Krone verb, to teach subjects in an organizational setting to be more acutely aware of the ways in which they think through problems, in an effort to alleviate, if not stop, the decline in American competitiveness: “At Pacific Bell — until the state’s Public Utility Commission called a temporary halt to the practice—employees have been Kroned, indoctrinated in a mode of comprehending the world that owes its soul to the [late Russian] mystic [George Ivanovich] Gurdjieff. ... As one Krone memo puts it. . . the aim is to ‘generate in the minds of resources the ability to use their own progressive, systematic intelligence in a way that they can manage their process of continuously going beyond the limitations of their own and others’ typically reductive, analytic intelligence so that they can lead their own and others’ thinking toward sustained competitive effectiveness and meaningful development of people’” (Harvard Business Review). BACKGROUND: Officially called Leadership Development, the informal eponym Krone or Kroning comes from the name of Charles Krone, a management consultant in Carmel, California, who helped develop the principles for a series of ten two-day mental exercise sessions for 67,000 employees, costing Pacific Bell $40 million. Some other terms used in the Krone process, as they were defined in a glossary in Newsweek: end-state vision (“a goal”), internal resource (“an employee”), and metanoic (“acquisition of a clear vision”). Reactions to the program have been mixed. The Harvard Business Review notes that an Oakland, California, automobile dealer said he “got the best results by kicking butts and taking names.”The verb Krone is of interest because it is an example of a relatively small class of verbs derived from surnames.

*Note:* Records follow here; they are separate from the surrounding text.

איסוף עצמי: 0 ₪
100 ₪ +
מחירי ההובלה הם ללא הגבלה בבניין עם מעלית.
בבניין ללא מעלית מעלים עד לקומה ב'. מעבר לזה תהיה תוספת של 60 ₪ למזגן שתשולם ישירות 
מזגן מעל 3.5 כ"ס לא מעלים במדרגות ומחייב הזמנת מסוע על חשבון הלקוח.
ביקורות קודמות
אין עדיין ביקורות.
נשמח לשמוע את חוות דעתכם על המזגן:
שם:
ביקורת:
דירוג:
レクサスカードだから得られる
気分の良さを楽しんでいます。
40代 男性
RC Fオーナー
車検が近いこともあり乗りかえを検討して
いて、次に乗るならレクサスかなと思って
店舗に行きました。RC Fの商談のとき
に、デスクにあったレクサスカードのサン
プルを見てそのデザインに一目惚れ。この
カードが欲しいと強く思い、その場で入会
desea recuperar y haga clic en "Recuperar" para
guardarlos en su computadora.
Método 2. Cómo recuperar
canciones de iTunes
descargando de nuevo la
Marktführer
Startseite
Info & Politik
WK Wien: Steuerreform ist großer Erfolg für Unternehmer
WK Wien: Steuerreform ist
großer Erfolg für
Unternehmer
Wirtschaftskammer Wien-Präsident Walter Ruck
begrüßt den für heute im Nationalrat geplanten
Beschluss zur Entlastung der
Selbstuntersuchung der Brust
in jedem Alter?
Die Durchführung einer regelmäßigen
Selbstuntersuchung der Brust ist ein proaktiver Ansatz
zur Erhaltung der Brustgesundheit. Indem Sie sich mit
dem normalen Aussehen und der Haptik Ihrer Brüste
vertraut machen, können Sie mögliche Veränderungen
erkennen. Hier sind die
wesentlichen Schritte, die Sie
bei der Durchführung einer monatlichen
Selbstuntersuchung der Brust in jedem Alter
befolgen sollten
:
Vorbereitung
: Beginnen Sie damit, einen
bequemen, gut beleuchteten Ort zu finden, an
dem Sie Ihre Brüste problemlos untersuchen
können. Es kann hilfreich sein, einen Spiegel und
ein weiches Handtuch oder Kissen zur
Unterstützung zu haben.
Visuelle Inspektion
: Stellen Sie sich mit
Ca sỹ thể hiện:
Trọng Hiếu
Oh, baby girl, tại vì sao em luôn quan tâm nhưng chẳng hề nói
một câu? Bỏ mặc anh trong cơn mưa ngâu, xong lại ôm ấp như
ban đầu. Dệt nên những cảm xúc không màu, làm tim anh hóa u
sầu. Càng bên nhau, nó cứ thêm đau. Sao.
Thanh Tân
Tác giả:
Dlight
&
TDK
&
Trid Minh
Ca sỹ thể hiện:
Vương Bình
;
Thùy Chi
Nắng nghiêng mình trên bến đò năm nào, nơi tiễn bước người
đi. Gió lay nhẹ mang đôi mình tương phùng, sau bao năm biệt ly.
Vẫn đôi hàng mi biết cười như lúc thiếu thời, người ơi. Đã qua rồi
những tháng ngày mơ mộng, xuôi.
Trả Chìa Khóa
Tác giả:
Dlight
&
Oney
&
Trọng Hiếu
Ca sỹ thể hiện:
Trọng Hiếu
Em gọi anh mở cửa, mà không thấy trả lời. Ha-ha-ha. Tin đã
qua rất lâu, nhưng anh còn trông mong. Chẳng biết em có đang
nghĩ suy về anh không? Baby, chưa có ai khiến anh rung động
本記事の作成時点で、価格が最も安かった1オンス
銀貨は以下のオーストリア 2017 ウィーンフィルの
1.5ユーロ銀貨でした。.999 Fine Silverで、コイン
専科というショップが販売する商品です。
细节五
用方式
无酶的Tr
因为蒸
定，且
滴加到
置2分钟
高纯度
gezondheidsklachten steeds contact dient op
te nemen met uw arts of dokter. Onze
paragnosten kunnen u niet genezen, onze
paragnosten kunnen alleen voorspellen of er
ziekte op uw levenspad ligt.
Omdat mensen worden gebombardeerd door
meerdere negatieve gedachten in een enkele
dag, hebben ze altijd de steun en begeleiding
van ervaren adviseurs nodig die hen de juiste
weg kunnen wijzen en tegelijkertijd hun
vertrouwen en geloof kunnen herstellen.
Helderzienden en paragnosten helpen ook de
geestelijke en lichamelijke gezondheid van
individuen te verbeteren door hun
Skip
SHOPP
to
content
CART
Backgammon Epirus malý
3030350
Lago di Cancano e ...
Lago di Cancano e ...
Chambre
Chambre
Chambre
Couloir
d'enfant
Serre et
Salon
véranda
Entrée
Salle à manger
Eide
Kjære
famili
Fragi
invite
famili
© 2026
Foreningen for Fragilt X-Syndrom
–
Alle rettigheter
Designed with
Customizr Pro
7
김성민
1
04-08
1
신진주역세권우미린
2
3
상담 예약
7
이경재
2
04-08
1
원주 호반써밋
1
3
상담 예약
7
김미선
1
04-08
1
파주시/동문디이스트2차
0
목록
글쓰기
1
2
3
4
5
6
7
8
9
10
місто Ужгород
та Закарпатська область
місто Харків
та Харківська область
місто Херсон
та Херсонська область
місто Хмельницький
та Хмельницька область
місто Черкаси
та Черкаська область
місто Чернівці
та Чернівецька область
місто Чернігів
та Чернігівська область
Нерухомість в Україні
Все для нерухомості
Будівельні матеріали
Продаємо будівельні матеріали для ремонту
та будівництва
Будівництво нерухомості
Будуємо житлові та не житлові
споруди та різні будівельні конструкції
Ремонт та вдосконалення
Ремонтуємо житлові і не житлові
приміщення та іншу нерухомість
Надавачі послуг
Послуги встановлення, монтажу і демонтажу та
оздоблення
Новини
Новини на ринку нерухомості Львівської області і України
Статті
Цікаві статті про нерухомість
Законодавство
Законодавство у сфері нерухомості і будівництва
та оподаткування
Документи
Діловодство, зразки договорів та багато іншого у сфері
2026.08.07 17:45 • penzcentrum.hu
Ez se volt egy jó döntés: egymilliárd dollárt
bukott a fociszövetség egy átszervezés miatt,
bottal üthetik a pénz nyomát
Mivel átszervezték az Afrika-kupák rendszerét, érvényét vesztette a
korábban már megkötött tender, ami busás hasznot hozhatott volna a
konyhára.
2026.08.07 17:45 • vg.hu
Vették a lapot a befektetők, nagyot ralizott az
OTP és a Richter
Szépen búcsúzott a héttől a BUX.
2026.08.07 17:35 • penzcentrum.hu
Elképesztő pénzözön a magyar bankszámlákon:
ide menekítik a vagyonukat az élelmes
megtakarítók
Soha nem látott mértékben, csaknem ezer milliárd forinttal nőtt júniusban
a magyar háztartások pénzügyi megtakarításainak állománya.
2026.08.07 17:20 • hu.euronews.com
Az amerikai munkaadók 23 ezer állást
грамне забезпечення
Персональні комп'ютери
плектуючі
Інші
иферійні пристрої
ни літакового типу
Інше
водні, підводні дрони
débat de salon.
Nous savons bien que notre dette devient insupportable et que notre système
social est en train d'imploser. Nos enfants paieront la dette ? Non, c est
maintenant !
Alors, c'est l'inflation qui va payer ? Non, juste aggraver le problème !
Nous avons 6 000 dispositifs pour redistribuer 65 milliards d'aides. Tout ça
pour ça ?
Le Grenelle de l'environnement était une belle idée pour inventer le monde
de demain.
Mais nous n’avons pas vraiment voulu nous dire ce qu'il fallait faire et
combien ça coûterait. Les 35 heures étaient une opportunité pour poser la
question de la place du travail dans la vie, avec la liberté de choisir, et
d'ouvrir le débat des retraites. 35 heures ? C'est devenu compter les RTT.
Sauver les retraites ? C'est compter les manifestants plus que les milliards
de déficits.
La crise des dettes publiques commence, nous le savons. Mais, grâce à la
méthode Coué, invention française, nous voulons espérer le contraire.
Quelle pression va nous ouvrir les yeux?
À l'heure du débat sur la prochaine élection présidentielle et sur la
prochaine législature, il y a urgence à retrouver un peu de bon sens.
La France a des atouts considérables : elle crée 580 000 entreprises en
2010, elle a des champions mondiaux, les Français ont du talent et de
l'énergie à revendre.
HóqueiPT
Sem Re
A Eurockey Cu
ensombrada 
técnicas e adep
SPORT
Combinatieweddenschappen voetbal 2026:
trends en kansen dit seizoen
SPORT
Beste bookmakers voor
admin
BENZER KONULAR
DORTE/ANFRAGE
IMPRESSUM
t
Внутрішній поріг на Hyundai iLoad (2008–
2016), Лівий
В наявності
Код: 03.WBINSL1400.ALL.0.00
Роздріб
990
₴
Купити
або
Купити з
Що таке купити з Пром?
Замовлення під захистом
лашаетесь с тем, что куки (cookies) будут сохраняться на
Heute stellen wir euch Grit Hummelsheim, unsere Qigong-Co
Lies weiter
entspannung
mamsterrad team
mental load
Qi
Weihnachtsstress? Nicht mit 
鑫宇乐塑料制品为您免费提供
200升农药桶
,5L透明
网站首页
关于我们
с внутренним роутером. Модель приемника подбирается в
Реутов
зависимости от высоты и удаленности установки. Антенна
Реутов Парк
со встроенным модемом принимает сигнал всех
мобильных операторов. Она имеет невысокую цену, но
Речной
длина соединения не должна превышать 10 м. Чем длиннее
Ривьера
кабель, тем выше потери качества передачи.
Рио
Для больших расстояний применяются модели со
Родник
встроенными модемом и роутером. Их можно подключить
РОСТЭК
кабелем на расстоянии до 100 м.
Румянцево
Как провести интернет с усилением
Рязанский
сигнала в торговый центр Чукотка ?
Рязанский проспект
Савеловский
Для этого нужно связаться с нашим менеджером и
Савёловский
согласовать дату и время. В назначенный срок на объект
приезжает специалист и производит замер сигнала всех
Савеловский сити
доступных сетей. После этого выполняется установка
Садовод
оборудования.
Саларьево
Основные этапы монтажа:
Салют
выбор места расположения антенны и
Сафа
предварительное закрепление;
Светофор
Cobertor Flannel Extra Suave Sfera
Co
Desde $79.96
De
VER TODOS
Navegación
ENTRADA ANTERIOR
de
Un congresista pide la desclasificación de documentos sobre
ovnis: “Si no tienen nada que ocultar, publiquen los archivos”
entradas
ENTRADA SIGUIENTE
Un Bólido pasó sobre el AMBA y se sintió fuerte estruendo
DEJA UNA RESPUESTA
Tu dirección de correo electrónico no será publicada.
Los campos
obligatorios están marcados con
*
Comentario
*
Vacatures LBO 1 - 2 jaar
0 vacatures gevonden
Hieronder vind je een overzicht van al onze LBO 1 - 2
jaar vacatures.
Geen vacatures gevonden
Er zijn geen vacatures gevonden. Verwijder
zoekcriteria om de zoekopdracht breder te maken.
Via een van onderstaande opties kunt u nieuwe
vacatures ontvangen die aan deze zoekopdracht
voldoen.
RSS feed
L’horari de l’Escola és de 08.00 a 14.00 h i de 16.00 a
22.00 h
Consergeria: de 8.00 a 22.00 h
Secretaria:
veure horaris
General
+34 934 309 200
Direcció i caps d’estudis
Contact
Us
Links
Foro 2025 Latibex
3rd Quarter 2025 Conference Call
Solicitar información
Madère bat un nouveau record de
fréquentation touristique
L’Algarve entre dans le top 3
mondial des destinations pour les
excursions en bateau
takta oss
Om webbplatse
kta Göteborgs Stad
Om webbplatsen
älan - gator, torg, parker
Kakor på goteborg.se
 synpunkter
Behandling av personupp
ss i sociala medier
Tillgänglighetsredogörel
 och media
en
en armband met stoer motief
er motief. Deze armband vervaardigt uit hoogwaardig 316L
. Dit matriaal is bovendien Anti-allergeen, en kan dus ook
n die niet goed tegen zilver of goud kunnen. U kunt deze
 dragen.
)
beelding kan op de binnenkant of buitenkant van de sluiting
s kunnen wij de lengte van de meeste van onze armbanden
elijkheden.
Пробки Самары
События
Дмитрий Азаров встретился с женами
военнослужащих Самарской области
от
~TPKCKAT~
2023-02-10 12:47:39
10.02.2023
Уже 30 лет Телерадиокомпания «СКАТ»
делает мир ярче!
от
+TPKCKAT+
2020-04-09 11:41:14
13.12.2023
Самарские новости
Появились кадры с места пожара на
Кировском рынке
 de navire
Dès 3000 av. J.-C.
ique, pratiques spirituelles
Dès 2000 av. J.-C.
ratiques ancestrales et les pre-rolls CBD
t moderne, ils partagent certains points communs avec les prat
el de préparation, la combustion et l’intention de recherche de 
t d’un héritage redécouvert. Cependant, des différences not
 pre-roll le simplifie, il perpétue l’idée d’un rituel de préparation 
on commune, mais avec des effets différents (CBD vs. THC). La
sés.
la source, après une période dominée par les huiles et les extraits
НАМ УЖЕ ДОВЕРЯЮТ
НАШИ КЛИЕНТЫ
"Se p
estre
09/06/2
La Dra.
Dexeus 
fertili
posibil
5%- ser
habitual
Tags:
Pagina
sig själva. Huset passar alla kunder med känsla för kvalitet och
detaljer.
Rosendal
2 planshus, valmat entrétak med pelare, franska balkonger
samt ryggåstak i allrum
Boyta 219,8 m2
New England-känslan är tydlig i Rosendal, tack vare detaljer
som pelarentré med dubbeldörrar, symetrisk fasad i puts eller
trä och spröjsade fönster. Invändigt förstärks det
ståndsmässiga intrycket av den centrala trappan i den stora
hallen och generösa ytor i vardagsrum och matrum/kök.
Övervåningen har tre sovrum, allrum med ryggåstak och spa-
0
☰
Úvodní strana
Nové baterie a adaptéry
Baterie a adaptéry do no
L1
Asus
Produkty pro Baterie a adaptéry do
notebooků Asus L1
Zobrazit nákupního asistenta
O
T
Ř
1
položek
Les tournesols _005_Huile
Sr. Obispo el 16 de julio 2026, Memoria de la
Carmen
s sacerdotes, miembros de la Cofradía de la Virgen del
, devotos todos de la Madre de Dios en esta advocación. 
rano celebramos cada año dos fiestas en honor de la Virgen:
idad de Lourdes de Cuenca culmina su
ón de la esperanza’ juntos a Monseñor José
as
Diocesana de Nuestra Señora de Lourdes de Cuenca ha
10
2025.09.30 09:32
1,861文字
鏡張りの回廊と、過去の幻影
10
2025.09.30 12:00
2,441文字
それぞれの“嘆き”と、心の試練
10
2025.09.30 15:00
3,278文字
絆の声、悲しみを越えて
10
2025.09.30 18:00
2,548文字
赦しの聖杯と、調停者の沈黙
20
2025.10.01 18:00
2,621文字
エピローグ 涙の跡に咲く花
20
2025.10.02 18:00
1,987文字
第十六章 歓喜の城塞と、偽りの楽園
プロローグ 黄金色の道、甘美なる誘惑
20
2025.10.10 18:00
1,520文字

rockplow verb, to convert (seasonally inundated prairie wetlands) to cultivable fields by dragging a plowlike implement over the pinnacle rock surface (high, spiky rock strata), breaking the rocks up and using the rubble to make the land smooth and level. Vegetable crops are then planted there during the winter dry season: “Proposals to rockplow wetland areas at. . . three . . . sites . . . have been made. . . . The crushed rock and other materials are used to fill the wetlands’ characteristic solution holes” (PR Newswire). BACKGROUND: An article in the January/February, 1988, EPA Journal explains that rockplowing results in “the destruction of valuable wildlife habitat and major disruption of the food chain . . . and water purification functions provided by the wetlands.” When one considers that about 55 percent of the wetlands of the lower fortyeight states which existed during colonial times have been destroyed by human hands, the word rockplow and its now more commonly occurring gerund form, rockplowing, which developed in the manner of snowplow, snowblow, sandblast, groundbreaking, and earthmoving, take on an additional, ominous, dimension. The EPA reports that about 300,000 acres of wetlands are disappearing every year, with agricultural conversion accounting for most of the loss.